Handwoven antler baskets come in many shapes and sizes. Since no two antlers are the same, no two antler baskets will ever be the same, similar, maybe, but not the same. Deer and Elk antlers are naturally shed each year about February/March. Almost any muledeer, whitetail deer, elk or moose antler will do.    

 

    

The ribbed style of weaving is what I use when constructing a basket. I prefer to incorporate the antler into the framework of the basket by drilling holes thru the antler and inserting the round reed thru the antler, thereby, making the antler an integral part of the basket. Many baskets are made first, or boughten and then an antler is tied on with leather lacing, while very nice looking, it is nothing compared to the workmanship of a truly handwoven antler basket.
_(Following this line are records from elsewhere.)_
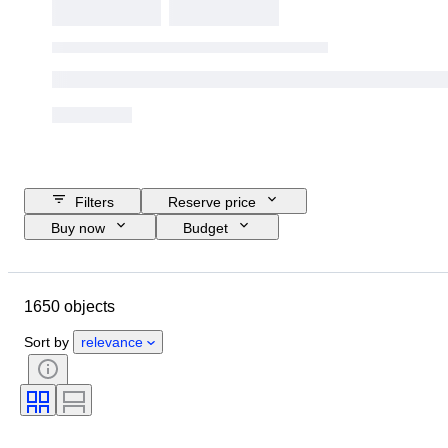
Filters
Reserve price
Buy now
Budget
Closing date
Location
Brand
Object
1650 objects
Country of origin
Material
Condition
Extras
Period
Sort by
relevance
Subject
Style
Technique
Signature
Binding
Edition
Language
Colour
Series
Era
Sold by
I drill my first hole completely thru the base of the antler above the burr. I then run my reed thru the basket and determine the basic framework best suited to the curvature of the basket. I usually drill 3-5 more partial holes about one quarter inch deep. Then if need be, I'll drill a hole opposite, usually in the tip area of the antler. This is where I decide the depth of the basket. Choose your reed and lashing and secur the ends to the basket.

 

Then begin weving about 2-4" or until the space between  the reeds is one to two  fingers in width. You can then add more ribs. I use 3/8" reed for a tighter weave and a stronger basket. A beautiful accent is to vary the width of the reed.  I also add ribs so very rarely is there a space between the ribs that is wider than two fingers width.

 

Continue weaving the basket unti finished. You can use all flat reed, flat and round reed, natural rushes, vines, and more. Your imagination is the limit. Depending on the weight of the antler and the shape of the basket, I will add antler buttons to the ribs. These not only add to the decoration of the basket but also stablized it and prevents it from rolling.

 

After the weaving is completed, which can take 4-40 hours of weaving time, not counting the frame building time, I then put my finish coat of basket wash or danish oil on the basket. Staining reed, is similar to staining wood.
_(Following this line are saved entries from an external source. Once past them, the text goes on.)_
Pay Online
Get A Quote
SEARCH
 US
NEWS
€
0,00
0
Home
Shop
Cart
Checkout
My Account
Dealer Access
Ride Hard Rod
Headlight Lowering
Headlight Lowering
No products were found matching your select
I like to accent my baskets using deer buckskin and then tie on a metal or antler concho with leather lace. I then use a variety of feathers including wild turkey, pheasant( a variety of these feathers also!), grouse, or purchased feathers. The ones you don't want to use are from predator birds, hawks, falcons, eagles as they are protected.  Contact your local Game Warden for more information. I remove the feathers from the skin, one at a time and place them under the concho and the buckskin and create a design. I then add my choice of wood, metal, glass, ceramic, my lampworked glass beads, or other trade beads.
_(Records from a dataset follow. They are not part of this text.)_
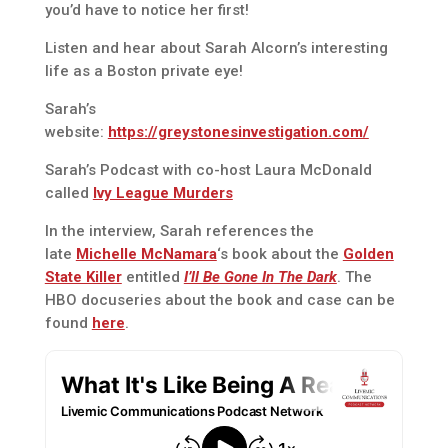
you’d have to notice her first!
Listen and hear about Sarah Alcorn’s interesting
life as a Boston private eye!
Sarah’s
website:
https://greystonesinvestigation.com/
Sarah’s Podcast with co-host Laura McDonald
called
Ivy League Murders
In the interview, Sarah references the
late
Michelle McNamara
‘s book about the
Golden
State Killer
entitled
I’ll Be Gone In The Dark
. The
HBO docuseries about the book and case can be
found
here
.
I sign and date my baskets on the bottom.  About ten years ago, i was chosed by the QVC home shopping channel as one of twenty artisans to represent the state of Wyoming in their "Quest for America's Best" show that aired. While I prefer to do one of a kinds, I did  do almost 300 similar baskets for them to sell. It was a learning experience for sure! They were all made in under 8 weeks.

Enjoy your baskets, simple care will keep them as an heirloom to be passed down for generations.